## TRY IT
Reproduce exactly, and exclusively, the lines from the line containing "Fearless US Monster" through the final line of the listing below.

§

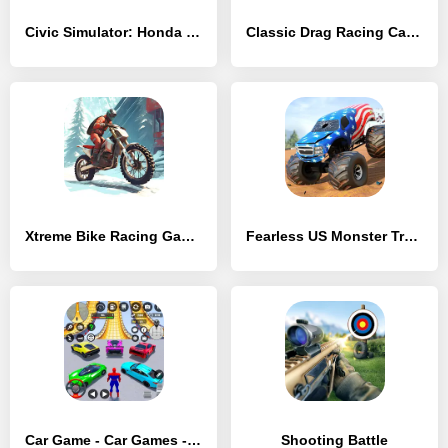
Civic Simulator: Honda Type R - [MOD Бесконечные деньги]
Classic Drag Racing Car Game - [MOD Много монет]
Xtreme Bike Racing Game - [MOD Много денег]
Fearless US Monster Truck Game - [MOD Много денег]
Car Game - Car Games - [MOD Много денег]
Shooting Battle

§

## REPLY TO THE TASK
Fearless US Monster Truck Game - [MOD Много денег]
Car Game - Car Games - [MOD Много денег]
Shooting Battle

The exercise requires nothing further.